# Problem details
Would you work out how many of the lines below hold "element" and reply with nothing but the number?

Bounding box prediction data:
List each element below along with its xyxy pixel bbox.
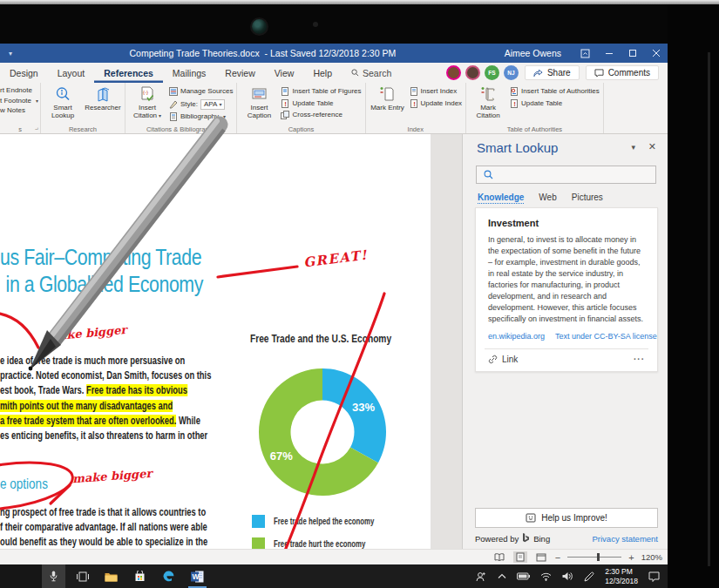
link-icon — [488, 355, 498, 364]
volume-icon[interactable] — [562, 571, 573, 581]
researcher-button[interactable]: Researcher — [85, 85, 121, 123]
next-footnote-button[interactable]: t Footnote — [0, 98, 38, 105]
update-table-button[interactable]: ! Update Table — [281, 99, 361, 108]
style-dropdown[interactable]: APA — [200, 99, 225, 110]
ribbon-tab-review[interactable]: Review — [215, 63, 264, 83]
donut-slice[interactable] — [322, 368, 386, 463]
action-center-icon[interactable] — [648, 571, 660, 582]
ribbon-tab-references[interactable]: References — [94, 63, 163, 83]
legend-label: Free trade helped the economy — [274, 515, 374, 526]
zoom-slider-thumb[interactable] — [597, 553, 600, 561]
avatar-photo-1[interactable] — [446, 65, 461, 80]
body-paragraph-2: ng prospect of free trade is that it all… — [0, 505, 207, 549]
edge-browser-icon[interactable] — [157, 564, 180, 588]
insert-caption-button[interactable]: Insert Caption — [241, 85, 277, 123]
insert-citation-button[interactable]: {-} Insert Citation — [129, 85, 166, 123]
legend-swatch — [252, 515, 265, 528]
insert-endnote-button[interactable]: rt Endnote — [0, 87, 38, 94]
update-index-button[interactable]: ! Update Index — [410, 99, 463, 108]
close-button[interactable] — [644, 44, 668, 63]
insert-index-button[interactable]: Insert Index — [410, 87, 463, 96]
avatar-NJ[interactable]: NJ — [504, 65, 519, 80]
ribbon-tab-layout[interactable]: Layout — [48, 63, 95, 83]
pane-tab-pictures[interactable]: Pictures — [572, 193, 603, 204]
pane-tab-web[interactable]: Web — [539, 193, 556, 204]
pen-tray-icon[interactable] — [584, 571, 594, 582]
word-status-bar: − + 120% — [0, 549, 668, 564]
ribbon-tab-view[interactable]: View — [265, 63, 304, 83]
update-table-authorities-button[interactable]: ! Update Table — [510, 99, 600, 108]
text-line: es enticing benefits, it also threatens … — [0, 429, 211, 443]
minimize-button[interactable] — [597, 44, 621, 63]
bibliography-button[interactable]: Bibliography — [169, 112, 233, 121]
ink-annotation-great: GREAT! — [302, 247, 369, 271]
file-explorer-icon[interactable] — [99, 564, 123, 588]
legend-item: Free trade helped the economy — [252, 515, 403, 528]
collaborator-avatars: FSNJ — [442, 65, 519, 80]
smart-lookup-search-box[interactable] — [476, 166, 656, 184]
mark-entry-icon — [379, 85, 396, 104]
print-layout-icon[interactable] — [513, 551, 527, 563]
microphone-icon[interactable] — [42, 564, 65, 588]
more-options[interactable]: ··· — [634, 355, 645, 364]
device-top-edge — [0, 0, 719, 4]
insert-table-of-authorities-button[interactable]: Insert Table of Authorities — [510, 87, 600, 96]
donut-chart[interactable]: 33%67% — [254, 365, 391, 503]
zoom-out-button[interactable]: − — [555, 552, 560, 563]
pane-options-caret-icon[interactable]: ▾ — [631, 143, 635, 152]
svg-text:W: W — [192, 572, 200, 581]
zoom-level[interactable]: 120% — [641, 552, 662, 562]
help-us-improve-button[interactable]: Help us Improve! — [475, 508, 658, 528]
microsoft-store-icon[interactable] — [128, 564, 152, 588]
dialog-launcher-icon[interactable]: ⌐ — [35, 126, 38, 132]
privacy-statement-link[interactable]: Privacy statement — [593, 534, 659, 544]
citation-style-selector[interactable]: Style: APA — [169, 99, 233, 110]
ribbon-tab-design[interactable]: Design — [0, 63, 48, 83]
read-mode-icon[interactable] — [492, 551, 506, 563]
pane-close-icon[interactable]: ✕ — [648, 141, 656, 152]
tray-chevron-icon[interactable] — [498, 573, 506, 579]
people-icon[interactable] — [476, 571, 487, 582]
license-link[interactable]: Text under CC-BY-SA license — [555, 332, 657, 341]
comments-button[interactable]: Comments — [586, 65, 659, 80]
taskbar-clock[interactable]: 2:30 PM 12/3/2018 — [605, 567, 638, 585]
zoom-in-button[interactable]: + — [628, 552, 634, 563]
restore-button[interactable] — [621, 44, 644, 63]
tell-me-search[interactable]: Search — [342, 63, 401, 83]
quick-access-caret-icon[interactable]: ▾ — [0, 50, 21, 57]
web-layout-icon[interactable] — [534, 551, 548, 563]
insert-table-of-figures-button[interactable]: Insert Table of Figures — [281, 87, 361, 96]
manage-sources-button[interactable]: Manage Sources — [169, 87, 233, 96]
ribbon-tab-mailings[interactable]: Mailings — [163, 63, 216, 83]
avatar-FS[interactable]: FS — [485, 65, 499, 80]
ribbon-group-research: Smart Lookup Researcher Research — [41, 83, 125, 133]
document-page[interactable]: us Fair–Competing Trade in a Globalized … — [0, 134, 431, 549]
ribbon-display-options-icon[interactable] — [573, 44, 597, 63]
smart-lookup-pane: Smart Lookup ▾ ✕ KnowledgeWebPictures In… — [462, 134, 668, 549]
show-notes-button[interactable]: w Notes — [0, 107, 38, 114]
cross-reference-button[interactable]: Cross-reference — [281, 111, 361, 119]
word-app-icon[interactable]: W — [186, 564, 209, 588]
text-line: f their comparative advantage. If all na… — [0, 520, 207, 535]
mark-entry-button[interactable]: Mark Entry — [370, 85, 406, 123]
smart-lookup-button[interactable]: Smart Lookup — [44, 85, 81, 123]
signed-in-user[interactable]: Aimee Owens — [505, 48, 561, 58]
ribbon-tab-help[interactable]: Help — [303, 63, 342, 83]
avatar-photo-2[interactable] — [465, 65, 480, 80]
task-view-icon[interactable] — [71, 564, 94, 588]
svg-text:!: ! — [413, 100, 416, 108]
source-link[interactable]: en.wikipedia.org — [488, 332, 545, 341]
ribbon-group-index: Mark Entry Insert Index ! Update Index I… — [366, 83, 467, 133]
insert-caption-icon — [251, 85, 268, 104]
battery-icon[interactable] — [517, 572, 530, 580]
svg-text:{-}: {-} — [143, 90, 148, 95]
chart-title: Free Trade and the U.S. Economy — [250, 333, 391, 345]
search-input[interactable] — [499, 169, 633, 180]
wifi-icon[interactable] — [540, 572, 552, 581]
link-action[interactable]: Link — [502, 355, 518, 364]
mark-citation-button[interactable]: Mark Citation — [470, 85, 506, 123]
share-button[interactable]: Share — [525, 65, 580, 80]
pane-tab-knowledge[interactable]: Knowledge — [478, 193, 524, 204]
insert-table-of-figures-icon — [281, 87, 289, 96]
zoom-slider[interactable] — [567, 557, 621, 558]
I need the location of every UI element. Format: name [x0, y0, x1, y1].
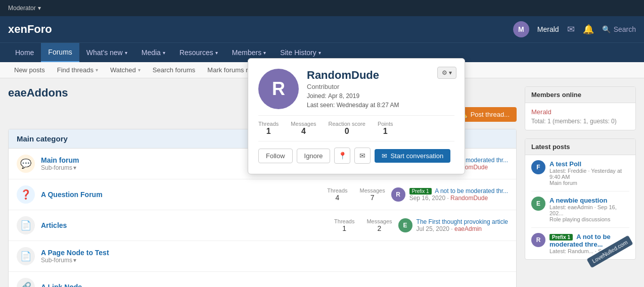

# Output
2